I figured this is as good a place to ask as any:

I'm a natural-born American citizen, but I've been living abroad here for the past four years. I'm currently a permanent resident here in Australia (though, obviously have still retained my US citizenship). My husband of two years (been together 5 years in total) is Australian, and we're thinking about moving to the US now. Not sure if this matters, but we actually got married in the US.

I've looked a bit at what I need to do (I believe I need to start with the I-130 form to sponsor him) for him to immigrate, but I was curious if anyone has done the same thing or similar and has an advice?
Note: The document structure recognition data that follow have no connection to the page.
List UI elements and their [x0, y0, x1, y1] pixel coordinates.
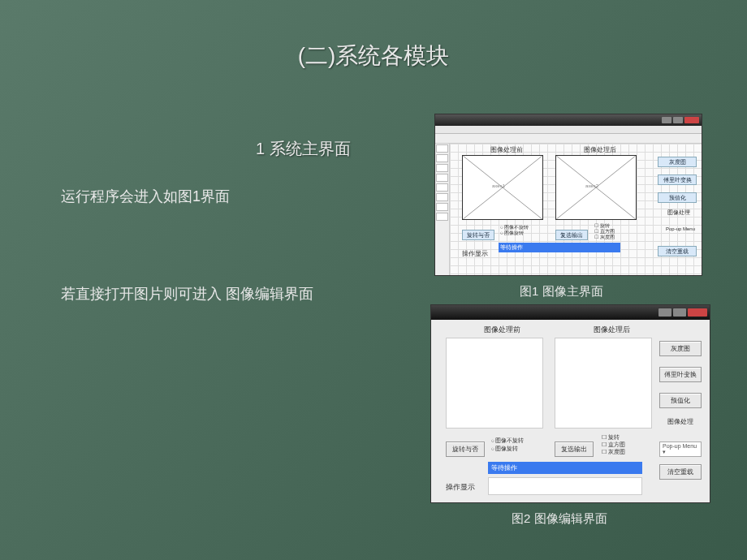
- fig2-waitbar: 等待操作: [488, 462, 642, 474]
- fig2-axes2: [555, 338, 652, 429]
- fig1-btn-clear: 清空重载: [658, 246, 697, 256]
- fig1-label-before: 图像处理前: [490, 145, 523, 154]
- fig2-btn-fft: 傅里叶变换: [659, 367, 702, 382]
- fig1-label-after: 图像处理后: [584, 145, 616, 154]
- fig1-btn-restore: 复选输出: [555, 230, 588, 240]
- fig2-section-imgproc: 图像处理: [667, 417, 693, 426]
- fig2-opdisplay-label: 操作显示: [446, 482, 475, 493]
- slide-subtitle: 1 系统主界面: [256, 138, 351, 160]
- body-text-2: 若直接打开图片则可进入 图像编辑界面: [61, 284, 313, 304]
- fig1-btn-fft: 傅里叶变换: [658, 174, 697, 185]
- close-icon: [684, 117, 699, 123]
- fig2-radio-rotate: 图像不旋转 图像旋转: [491, 437, 524, 453]
- fig2-label-after: 图像处理后: [594, 325, 630, 335]
- fig1-canvas: 图像处理前 图像处理后 axes1 axes2 灰度图 傅里叶变换 预值化 图像…: [450, 144, 702, 275]
- fig1-titlebar: [435, 114, 702, 126]
- figure2-screenshot: 图像处理前 图像处理后 灰度图 傅里叶变换 预值化 图像处理 旋转与否 图像不旋…: [430, 304, 710, 503]
- fig1-radio-rotate: ○ 图像不旋转 ○ 图像旋转: [500, 225, 529, 236]
- fig2-output-box: [488, 477, 642, 495]
- fig1-section-imgproc: 图像处理: [667, 209, 690, 217]
- fig2-chk-group: 旋转 直方图 灰度图: [602, 433, 625, 455]
- figure1-screenshot: 图像处理前 图像处理后 axes1 axes2 灰度图 傅里叶变换 预值化 图像…: [434, 114, 702, 276]
- min-icon: [658, 308, 671, 317]
- fig2-btn-restore: 复选输出: [555, 442, 594, 457]
- fig2-body: 图像处理前 图像处理后 灰度图 傅里叶变换 预值化 图像处理 旋转与否 图像不旋…: [431, 320, 710, 502]
- fig2-popup: Pop-up Menu ▾: [659, 442, 702, 457]
- fig1-menubar: [435, 126, 702, 134]
- fig2-btn-rotate: 旋转与否: [446, 442, 485, 457]
- fig1-toolbar: [435, 134, 702, 144]
- fig2-btn-clear: 清空重载: [659, 464, 702, 480]
- figure1-caption: 图1 图像主界面: [520, 284, 603, 299]
- fig1-popup: Pop-up Menu: [666, 226, 695, 231]
- fig1-waitbar: 等待操作: [499, 243, 620, 252]
- fig1-btn-threshold: 预值化: [658, 192, 697, 203]
- fig1-palette: [435, 144, 450, 275]
- fig2-label-before: 图像处理前: [484, 325, 520, 335]
- fig1-btn-gray: 灰度图: [658, 157, 697, 167]
- min-icon: [662, 117, 671, 123]
- fig2-titlebar: [431, 305, 710, 320]
- max-icon: [673, 308, 686, 317]
- fig1-opdisplay-label: 操作显示: [462, 249, 488, 258]
- body-text-1: 运行程序会进入如图1界面: [61, 187, 230, 206]
- fig1-btn-rotate: 旋转与否: [462, 230, 494, 240]
- slide-title: (二)系统各模块: [298, 41, 450, 71]
- close-icon: [688, 308, 707, 317]
- fig1-chk-group: ☐ 旋转 ☐ 直方图 ☐ 灰度图: [594, 223, 615, 241]
- max-icon: [673, 117, 683, 123]
- fig1-axes2: axes2: [555, 155, 637, 220]
- fig1-axes1: axes1: [462, 155, 543, 220]
- figure2-caption: 图2 图像编辑界面: [512, 511, 607, 527]
- fig2-btn-gray: 灰度图: [659, 341, 702, 356]
- fig2-axes1: [446, 338, 543, 429]
- fig2-btn-threshold: 预值化: [659, 393, 702, 408]
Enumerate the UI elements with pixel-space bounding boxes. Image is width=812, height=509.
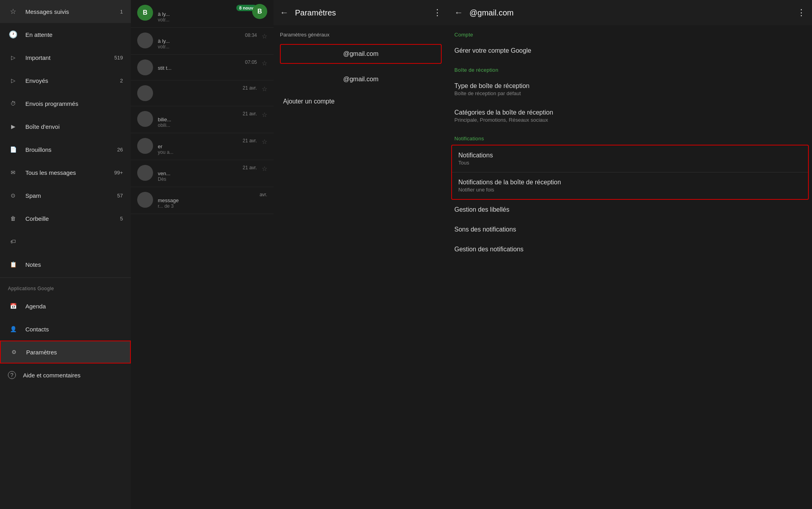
sidebar-badge-tous-messages: 99+ <box>114 170 123 176</box>
email-item-2[interactable]: 08:34 à ly... votr... ☆ <box>131 28 274 55</box>
sidebar-item-envois-programmes[interactable]: ⏱ Envois programmés <box>0 92 131 115</box>
sidebar-item-aide[interactable]: ? Aide et commentaires <box>0 364 131 387</box>
email-time-7: 21 avr. <box>243 165 257 170</box>
contacts-icon: 👤 <box>8 324 18 334</box>
notifications-item[interactable]: Notifications Tous <box>452 145 808 172</box>
sidebar-label-messages-suivis: Messages suivis <box>25 8 120 15</box>
email-item-7[interactable]: 21 avr. ven... Dès ☆ <box>131 160 274 187</box>
email-subject-6: er <box>158 144 257 149</box>
label-icon: 🏷 <box>8 236 18 247</box>
email-item-4[interactable]: 21 avr. ☆ <box>131 80 274 106</box>
account-item-1[interactable]: @gmail.com <box>280 44 442 64</box>
categories-boite-item[interactable]: Catégories de la boîte de réception Prin… <box>448 103 812 129</box>
sidebar-item-messages-suivis[interactable]: ☆ Messages suivis 1 <box>0 0 131 23</box>
email-avatar-3 <box>137 59 153 75</box>
sidebar-item-brouillons[interactable]: 📄 Brouillons 26 <box>0 138 131 161</box>
sidebar-item-tous-messages[interactable]: ✉ Tous les messages 99+ <box>0 161 131 184</box>
type-boite-sub: Boîte de réception par défaut <box>454 90 806 96</box>
settings-title: Paramètres <box>295 8 433 17</box>
general-settings-label: Paramètres généraux <box>274 25 448 41</box>
user-avatar[interactable]: B <box>252 4 267 19</box>
sidebar-item-corbeille[interactable]: 🗑 Corbeille 5 <box>0 207 131 230</box>
email-item-5[interactable]: 21 avr. bilie... obili... ☆ <box>131 106 274 133</box>
sidebar-badge-messages-suivis: 1 <box>120 9 123 15</box>
sidebar-label-boite-envoi: Boîte d'envoi <box>25 123 123 130</box>
account-settings-panel: ← @gmail.com ⋮ Compte Gérer votre compte… <box>448 0 812 509</box>
star-btn-7[interactable]: ☆ <box>262 165 267 172</box>
send-icon: ▷ <box>8 75 18 86</box>
gerer-compte-item[interactable]: Gérer votre compte Google <box>448 41 812 61</box>
email-item-8[interactable]: avr. message r... de 3 <box>131 187 274 214</box>
email-item-3[interactable]: 07:05 stit t... ☆ <box>131 55 274 80</box>
back-button-account[interactable]: ← <box>454 8 463 18</box>
sidebar-item-notes[interactable]: 📋 Notes <box>0 253 131 276</box>
sidebar-item-label-empty[interactable]: 🏷 <box>0 230 131 253</box>
back-button-settings[interactable]: ← <box>280 8 289 18</box>
sidebar-item-important[interactable]: ▷ Important 519 <box>0 46 131 69</box>
star-btn-2[interactable]: ☆ <box>262 33 267 40</box>
gestion-libelles-item[interactable]: Gestion des libellés <box>448 200 812 220</box>
account-title: @gmail.com <box>469 8 797 17</box>
email-avatar-4 <box>137 85 153 101</box>
notifications-boite-item[interactable]: Notifications de la boîte de réception N… <box>452 172 808 199</box>
sidebar-item-en-attente[interactable]: 🕐 En attente <box>0 23 131 46</box>
more-options-button-settings[interactable]: ⋮ <box>433 8 442 18</box>
sidebar-label-parametres: Paramètres <box>26 349 122 356</box>
email-preview-2: votr... <box>158 44 257 50</box>
sidebar-item-envoyes[interactable]: ▷ Envoyés 2 <box>0 69 131 92</box>
star-btn-3[interactable]: ☆ <box>262 59 267 67</box>
sidebar-label-notes: Notes <box>25 261 123 268</box>
sidebar-item-agenda[interactable]: 📅 Agenda <box>0 295 131 318</box>
star-icon: ☆ <box>8 6 18 17</box>
account-email-2: @gmail.com <box>343 76 378 82</box>
star-btn-4[interactable]: ☆ <box>262 85 267 93</box>
gestion-libelles-text: Gestion des libellés <box>454 206 806 213</box>
email-avatar-5 <box>137 111 153 127</box>
sidebar-badge-envoyes: 2 <box>120 78 123 84</box>
sidebar-label-envois-programmes: Envois programmés <box>25 100 123 107</box>
help-icon: ? <box>8 371 16 379</box>
sidebar-label-aide: Aide et commentaires <box>23 372 123 379</box>
notifications-boite-sub: Notifier une fois <box>458 187 802 193</box>
email-preview-1: votr... <box>158 17 257 23</box>
notifications-boite-text: Notifications de la boîte de réception <box>458 179 802 186</box>
email-time-8: avr. <box>260 192 267 197</box>
email-avatar-2 <box>137 33 153 48</box>
type-boite-text: Type de boîte de réception <box>454 82 806 90</box>
star-btn-6[interactable]: ☆ <box>262 138 267 145</box>
sidebar-label-tous-messages: Tous les messages <box>25 169 114 176</box>
sons-notifications-text: Sons des notifications <box>454 226 806 233</box>
sidebar-item-parametres[interactable]: ⚙ Paramètres <box>0 341 131 364</box>
sidebar-badge-brouillons: 26 <box>117 147 123 153</box>
email-subject-7: ven... <box>158 170 257 176</box>
star-btn-5[interactable]: ☆ <box>262 111 267 119</box>
email-item-6[interactable]: 21 avr. er you a... ☆ <box>131 133 274 160</box>
sidebar-badge-important: 519 <box>114 55 123 61</box>
email-subject-5: bilie... <box>158 117 257 122</box>
email-avatar-1: B <box>137 5 153 21</box>
account-header: ← @gmail.com ⋮ <box>448 0 812 25</box>
email-preview-8: r... de 3 <box>158 203 267 209</box>
email-preview-5: obili... <box>158 122 257 128</box>
more-options-button-account[interactable]: ⋮ <box>797 8 806 18</box>
type-boite-item[interactable]: Type de boîte de réception Boîte de réce… <box>448 76 812 103</box>
account-item-2[interactable]: @gmail.com <box>280 70 442 88</box>
settings-general-panel: ← Paramètres ⋮ Paramètres généraux @gmai… <box>274 0 448 509</box>
outbox-icon: ▶ <box>8 121 18 132</box>
add-account-item[interactable]: Ajouter un compte <box>277 92 445 111</box>
notifications-sub: Tous <box>458 160 802 166</box>
sidebar-item-contacts[interactable]: 👤 Contacts <box>0 318 131 341</box>
notifications-highlighted-section: Notifications Tous Notifications de la b… <box>451 145 809 200</box>
section-boite-label: Boîte de réception <box>448 61 812 76</box>
google-section-label: Applications Google <box>0 279 131 295</box>
gestion-notifications-item[interactable]: Gestion des notifications <box>448 239 812 259</box>
trash-icon: 🗑 <box>8 213 18 224</box>
gerer-compte-text: Gérer votre compte Google <box>454 47 806 54</box>
email-time-3: 07:05 <box>245 59 257 65</box>
sons-notifications-item[interactable]: Sons des notifications <box>448 220 812 239</box>
sidebar-item-boite-envoi[interactable]: ▶ Boîte d'envoi <box>0 115 131 138</box>
add-account-label: Ajouter un compte <box>283 98 335 105</box>
settings-icon: ⚙ <box>9 347 19 357</box>
section-compte-label: Compte <box>448 25 812 41</box>
sidebar-item-spam[interactable]: ⊙ Spam 57 <box>0 184 131 207</box>
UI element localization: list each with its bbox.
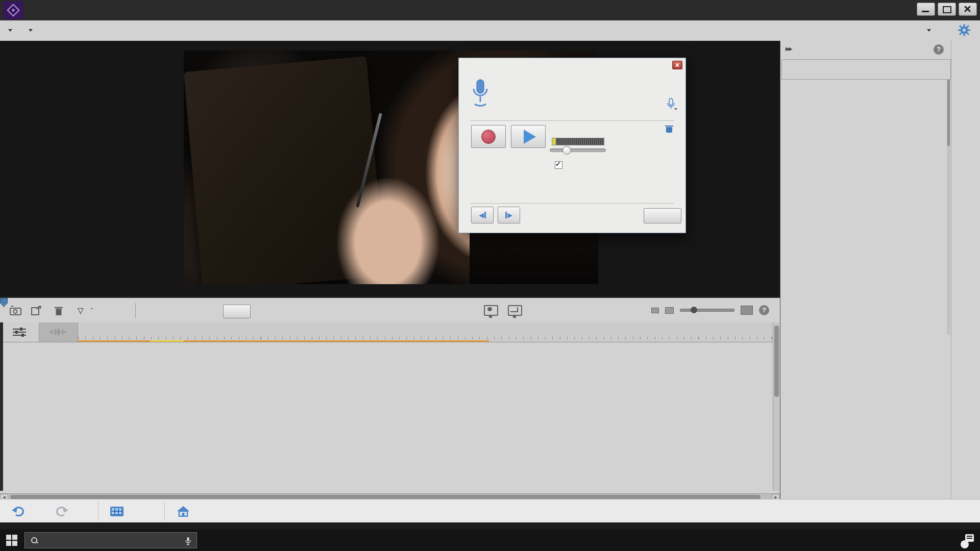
redo-button[interactable]	[55, 499, 74, 523]
narration-dialog: ◀ ▶	[458, 58, 686, 233]
dialog-close-icon[interactable]	[672, 61, 682, 69]
time-ruler[interactable]	[78, 322, 773, 342]
snapshot-camera-icon[interactable]	[9, 305, 22, 317]
chevron-down-icon	[29, 29, 33, 34]
collapse-panel-icon[interactable]: ▶▶	[786, 46, 791, 52]
window-controls	[917, 3, 977, 16]
previous-button[interactable]: ◀	[471, 207, 494, 223]
zoom-small-icon[interactable]	[665, 307, 674, 314]
zoom-out-icon[interactable]	[651, 308, 659, 313]
notification-badge	[961, 540, 969, 548]
record-button[interactable]	[471, 125, 506, 148]
tools-panel: ▶▶ ?	[780, 41, 980, 499]
sensitivity-slider-thumb[interactable]	[562, 146, 571, 155]
start-button[interactable]	[6, 535, 17, 546]
narration-mic-icon	[471, 79, 489, 110]
preview-hand	[337, 178, 439, 284]
status-bar	[0, 499, 980, 523]
chevron-down-icon	[927, 29, 931, 34]
add-media-button[interactable]	[5, 27, 12, 35]
timeline-panel: ▽ˇ ?	[0, 297, 780, 500]
play-icon	[524, 130, 536, 144]
new-item-icon[interactable]	[31, 305, 43, 318]
fullscreen-monitor-icon[interactable]	[508, 305, 522, 316]
timeline-zoom-controls: ?	[651, 305, 769, 315]
record-icon	[481, 130, 496, 144]
titlebar	[0, 0, 980, 20]
notification-center-icon[interactable]	[962, 534, 974, 546]
mic-sensitivity-slider[interactable]	[550, 148, 606, 152]
close-button[interactable]	[959, 3, 977, 16]
gear-icon[interactable]	[958, 23, 971, 38]
create-button[interactable]	[924, 27, 931, 35]
chevron-down-icon	[8, 29, 12, 34]
play-button[interactable]	[511, 125, 546, 148]
project-assets-button[interactable]	[26, 27, 33, 35]
window-gap	[0, 522, 980, 530]
markers-dropdown[interactable]: ▽ˇ	[78, 306, 93, 315]
home-icon	[177, 506, 190, 517]
maximize-button[interactable]	[938, 3, 956, 16]
search-mic-icon[interactable]	[185, 537, 191, 547]
mute-audio-checkbox[interactable]	[555, 161, 562, 169]
redo-icon	[55, 506, 69, 517]
premiere-elements-logo-icon	[3, 1, 23, 21]
mic-level-meter	[552, 138, 604, 145]
home-screen-button[interactable]	[177, 499, 194, 523]
timeline-toolbar: ▽ˇ ?	[0, 301, 780, 321]
chevron-down-icon: ˇ	[91, 307, 93, 315]
render-bar	[150, 340, 184, 342]
undo-icon	[11, 506, 25, 517]
taskbar-search-input[interactable]	[24, 532, 197, 548]
delete-trash-icon[interactable]	[54, 305, 64, 318]
timeline-settings-icon[interactable]	[0, 322, 39, 342]
zoom-in-icon[interactable]	[741, 306, 753, 315]
next-icon: ▶	[507, 211, 512, 219]
audio-view-icon[interactable]	[39, 322, 79, 342]
tools-scrollbar[interactable]	[947, 80, 950, 335]
windows-taskbar	[0, 530, 980, 551]
zoom-slider-thumb[interactable]	[691, 307, 697, 313]
timeline-zoom-slider[interactable]	[680, 309, 734, 312]
action-bar	[0, 20, 980, 41]
mic-source-dropdown[interactable]	[666, 98, 677, 113]
work-area-bar	[78, 340, 489, 342]
track-header-tabs	[0, 322, 78, 342]
panel-edge	[0, 322, 3, 491]
mode-strip	[951, 41, 980, 499]
minimize-button[interactable]	[917, 3, 935, 16]
render-button[interactable]	[223, 305, 251, 318]
done-button[interactable]	[644, 208, 681, 223]
organizer-grid-icon	[110, 507, 124, 516]
timeline-vertical-scrollbar[interactable]	[773, 322, 780, 491]
tools-tabs	[781, 59, 951, 80]
organizer-button[interactable]	[110, 499, 128, 523]
next-button[interactable]: ▶	[498, 207, 520, 223]
search-icon	[31, 537, 37, 543]
premiere-elements-window: ▶▶ ? ▽ˇ	[0, 0, 980, 551]
previous-icon: ◀	[479, 211, 484, 219]
monitor-settings-icon[interactable]	[484, 305, 498, 316]
undo-button[interactable]	[11, 499, 30, 523]
help-icon[interactable]: ?	[934, 44, 944, 55]
timeline-help-icon[interactable]: ?	[759, 305, 769, 315]
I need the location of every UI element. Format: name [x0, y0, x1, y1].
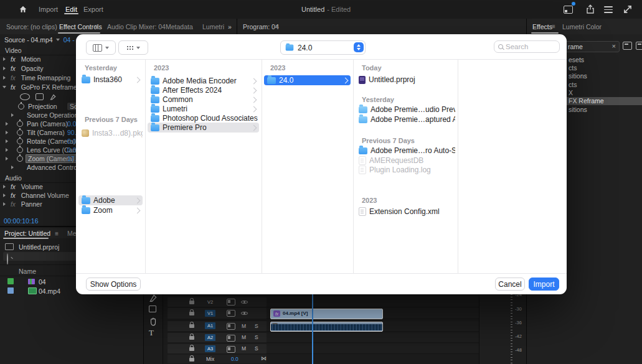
- chevron-right-icon[interactable]: [3, 185, 6, 189]
- chevron-right-icon[interactable]: [6, 122, 8, 126]
- fx-badge-icon[interactable]: fx: [11, 192, 16, 199]
- pen-tool-icon[interactable]: [149, 294, 158, 302]
- rect-tool-icon[interactable]: [149, 306, 156, 312]
- chevron-right-icon[interactable]: [6, 157, 8, 161]
- file-item[interactable]: Adobe Premie…aptured Audio: [356, 114, 455, 124]
- fx-badge-icon[interactable]: fx: [11, 201, 16, 208]
- source-patch-icon[interactable]: [227, 299, 235, 306]
- tab-source-monitor[interactable]: Source: (no clips): [6, 23, 57, 30]
- chevron-right-icon[interactable]: [3, 194, 6, 197]
- chevron-right-icon[interactable]: [6, 131, 8, 134]
- view-mode-button[interactable]: [86, 40, 116, 55]
- tab-overflow-icon[interactable]: »: [228, 23, 232, 30]
- stopwatch-icon[interactable]: [17, 129, 23, 136]
- stopwatch-icon[interactable]: [18, 103, 24, 110]
- solo-button[interactable]: S: [255, 345, 258, 352]
- chevron-right-icon[interactable]: [3, 76, 6, 80]
- file-item[interactable]: Adobe Premie…ro Auto-Save: [356, 146, 455, 156]
- show-options-button[interactable]: Show Options: [86, 278, 141, 291]
- nav-edit[interactable]: Edit: [65, 6, 77, 13]
- chevron-right-icon[interactable]: [3, 57, 6, 61]
- track-lane-a2[interactable]: [267, 333, 479, 343]
- eye-icon[interactable]: [240, 299, 248, 305]
- workspace-menu-icon[interactable]: [604, 6, 614, 16]
- fx-badge-icon[interactable]: fx: [11, 65, 16, 72]
- panel-menu-icon[interactable]: ≡: [552, 23, 555, 30]
- label-color-swatch[interactable]: [7, 278, 14, 284]
- keyframe-bowtie-icon[interactable]: ⋈: [261, 355, 267, 362]
- chevron-right-icon[interactable]: [11, 113, 14, 117]
- chevron-right-icon[interactable]: [6, 148, 8, 152]
- accelerated-effects-icon[interactable]: [623, 42, 632, 50]
- mute-button[interactable]: M: [242, 323, 246, 329]
- clear-search-icon[interactable]: ×: [612, 42, 616, 50]
- file-item-premiere-pro[interactable]: Premiere Pro: [148, 123, 259, 133]
- mute-button[interactable]: M: [242, 345, 246, 352]
- fx-badge-icon[interactable]: fx: [11, 184, 16, 190]
- fullscreen-icon[interactable]: [623, 4, 633, 14]
- hand-tool-icon[interactable]: [149, 317, 158, 326]
- track-label[interactable]: A2: [205, 334, 215, 341]
- tab-audio-clip-mixer[interactable]: Audio Clip Mixer: 04: [107, 23, 166, 30]
- track-label[interactable]: A3: [205, 345, 215, 352]
- source-patch-icon[interactable]: [227, 310, 235, 317]
- nav-import[interactable]: Import: [39, 6, 58, 13]
- lock-icon[interactable]: [189, 324, 194, 328]
- lock-icon[interactable]: [189, 358, 194, 362]
- source-patch-icon[interactable]: [227, 335, 235, 342]
- lock-icon[interactable]: [189, 336, 194, 340]
- group-mode-button[interactable]: [118, 40, 148, 55]
- stopwatch-icon[interactable]: [17, 121, 23, 127]
- file-item-insta360[interactable]: Insta360: [78, 75, 143, 85]
- file-item[interactable]: Adobe Premie…udio Previews: [356, 105, 455, 114]
- home-icon[interactable]: [19, 5, 27, 14]
- file-item[interactable]: AMERequestDB: [356, 156, 455, 166]
- mute-button[interactable]: M: [242, 334, 246, 340]
- tab-effects[interactable]: Effects: [532, 23, 552, 30]
- fx-badge-icon[interactable]: fx: [11, 75, 16, 82]
- import-button[interactable]: Import: [529, 278, 559, 291]
- rect-mask-icon[interactable]: [35, 93, 44, 100]
- tab-metadata[interactable]: Metadata: [166, 23, 193, 30]
- stopwatch-icon[interactable]: [17, 147, 23, 153]
- file-item-pkg[interactable]: Insta3…d8).pkg: [78, 128, 143, 138]
- playhead[interactable]: [312, 293, 313, 364]
- timecode[interactable]: 00:00:10:16: [4, 217, 38, 225]
- panel-menu-icon[interactable]: ≡: [95, 23, 98, 30]
- chevron-down-icon[interactable]: [56, 39, 60, 41]
- tab-lumetri-color[interactable]: Lumetri Color: [562, 23, 602, 30]
- file-item-extension-config[interactable]: Extension Config.xml: [356, 207, 455, 217]
- ellipse-mask-icon[interactable]: [20, 93, 30, 100]
- workspaces-icon[interactable]: [564, 4, 574, 14]
- mix-value[interactable]: 0.0: [231, 356, 238, 362]
- file-item-untitled-prproj[interactable]: Untitled.prproj: [356, 75, 455, 85]
- file-item[interactable]: Plugin Loading.log: [356, 165, 455, 175]
- file-item[interactable]: After Effects 2024: [148, 85, 259, 95]
- fx-badge-icon[interactable]: fx: [11, 56, 16, 63]
- file-item[interactable]: Lumetri: [148, 104, 259, 114]
- dialog-search-input[interactable]: Search: [494, 40, 560, 53]
- chevron-down-icon[interactable]: [2, 86, 6, 88]
- lock-icon[interactable]: [189, 347, 194, 351]
- eye-icon[interactable]: [240, 310, 248, 316]
- chevron-right-icon[interactable]: [3, 202, 6, 206]
- source-patch-icon[interactable]: [227, 323, 235, 330]
- track-lane-v2[interactable]: [267, 297, 479, 307]
- tab-project[interactable]: Project: Untitled: [4, 230, 50, 237]
- stopwatch-icon[interactable]: [17, 138, 23, 144]
- nav-export[interactable]: Export: [83, 6, 103, 13]
- source-patch-icon[interactable]: [227, 346, 235, 353]
- lock-icon[interactable]: [189, 301, 194, 304]
- tab-lumetri[interactable]: Lumetri: [202, 23, 224, 30]
- tab-program-monitor[interactable]: Program: 04: [243, 23, 279, 30]
- track-label[interactable]: A1: [205, 322, 215, 329]
- quick-export-icon[interactable]: [585, 4, 595, 14]
- stepper-icon[interactable]: [354, 42, 364, 52]
- panel-menu-icon[interactable]: ≡: [55, 230, 59, 237]
- pan-value[interactable]: 0.0: [67, 120, 77, 128]
- file-item[interactable]: Adobe Media Encoder: [148, 76, 259, 86]
- source-clip-label[interactable]: Source - 04.mp4: [4, 36, 53, 44]
- rotate-value[interactable]: 0.0: [67, 138, 77, 145]
- video-clip[interactable]: fx 04.mp4 [V]: [270, 309, 383, 319]
- location-dropdown[interactable]: 24.0: [280, 40, 366, 55]
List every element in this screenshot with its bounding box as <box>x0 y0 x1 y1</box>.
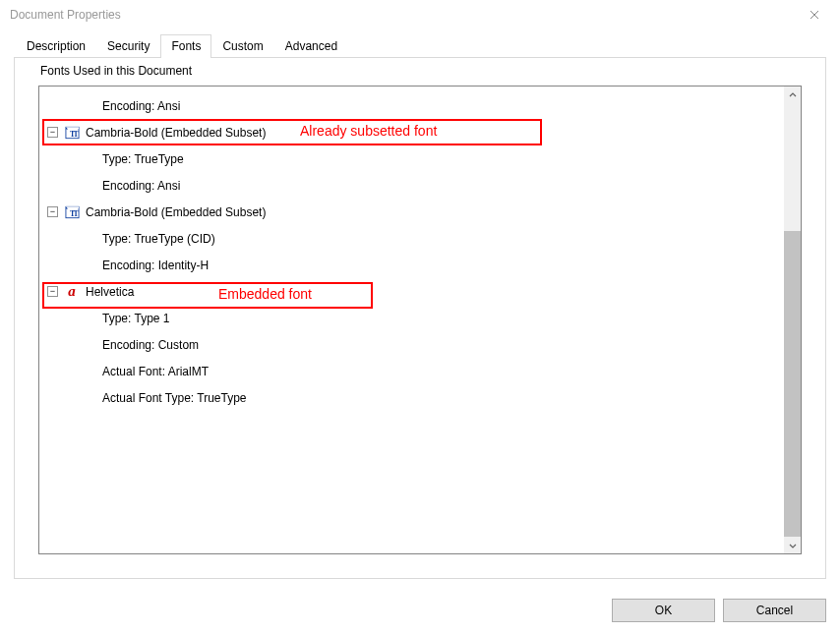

And I have a few general questions:

How long might the process take? Do I need to be in the US first for us to start applying? If not, how can I prove that I'm a sponsor for him, or can I show intent to get employment/housing upon returning to the US? Is the process itself expensive- like what's the general price range for the forms, fees, etc? Is it a hard process? I've already done the reverse so I know how time consuming and expensive these things are (I JUST got my PR in Feb after 2.5 years and lots of money, only to now be moving back, lol...c'est la vie).

Any help is much appreciated. We're both working full time and aren't planning to move tomorrow, per se...but we'd like to know how much time we'll need to get the ball rolling.


----------



## KatieQ (Mar 17, 2014)

I think this link will answer most of your questions:
https://travel.state.gov/content/visas/en/immigrate/family/immediate-relative.html#7


----------